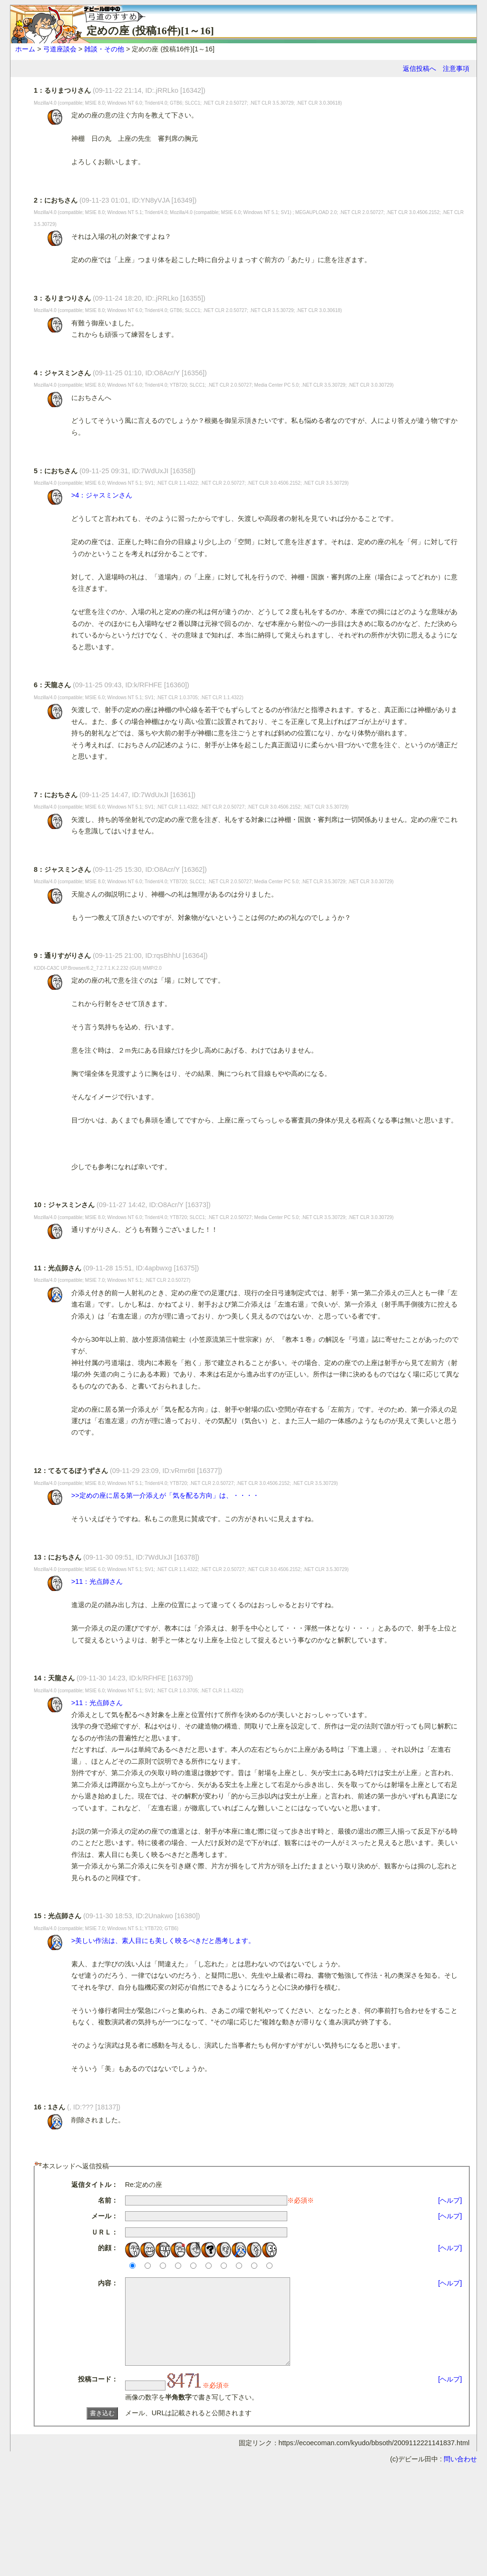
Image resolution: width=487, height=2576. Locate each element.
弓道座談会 (60, 49)
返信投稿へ (419, 68)
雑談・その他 (104, 49)
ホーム (25, 49)
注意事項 (456, 68)
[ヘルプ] (450, 2200)
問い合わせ (460, 2476)
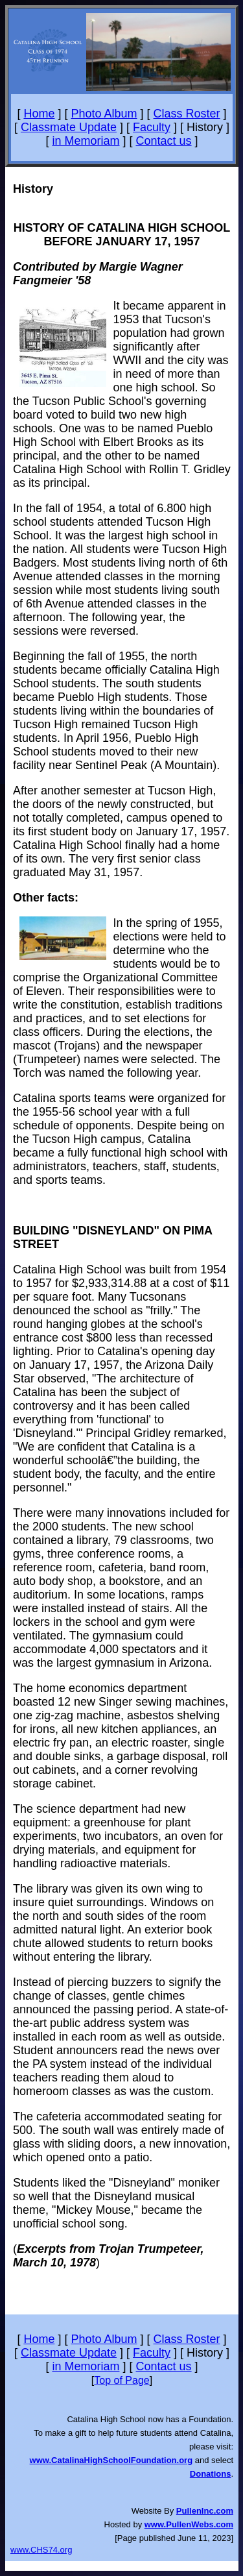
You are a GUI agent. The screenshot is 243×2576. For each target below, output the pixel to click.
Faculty (151, 127)
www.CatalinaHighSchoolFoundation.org (111, 2460)
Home (38, 113)
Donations (210, 2474)
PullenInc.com (204, 2511)
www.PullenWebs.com (189, 2524)
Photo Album (104, 113)
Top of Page (121, 2380)
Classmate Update (69, 127)
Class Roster (187, 113)
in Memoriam (85, 140)
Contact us (164, 140)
========================================================================
Exercise goal
Every line of the listing above is to be retyped exactly, but the pictures are to be dropped.

Output for this exercise
Image resolution: width=487, height=2576. Locate each element.
弓道座談会 (60, 49)
返信投稿へ (419, 68)
雑談・その他 (104, 49)
ホーム (25, 49)
注意事項 (456, 68)
[ヘルプ] (450, 2200)
問い合わせ (460, 2476)
You are a GUI agent. The screenshot is 243×2576. For each target below, output the pixel to click.
Faculty (151, 127)
www.CatalinaHighSchoolFoundation.org (111, 2460)
Home (38, 113)
Donations (210, 2474)
PullenInc.com (204, 2511)
www.PullenWebs.com (189, 2524)
Photo Album (104, 113)
Top of Page (121, 2380)
Classmate Update (69, 127)
Class Roster (187, 113)
in Memoriam (85, 140)
Contact us (164, 140)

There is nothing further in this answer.